- _What to produce_
All that is wanted is an exact copy of the line containing "zanlının yakalanması için" and the lines after it, through the end of the records.

- _Available records_
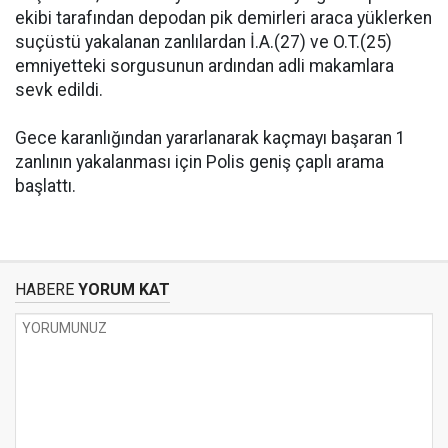
ekibi tarafından depodan pik demirleri araca yüklerken
suçüstü yakalanan zanlılardan İ.A.(27) ve O.T.(25)
emniyetteki sorgusunun ardından adli makamlara
sevk edildi.
Gece karanlığından yararlanarak kaçmayı başaran 1
zanlının yakalanması için Polis geniş çaplı arama
başlattı.
HABERE
YORUM KAT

- _Answer box_
zanlının yakalanması için Polis geniş çaplı arama
başlattı.
HABERE
YORUM KAT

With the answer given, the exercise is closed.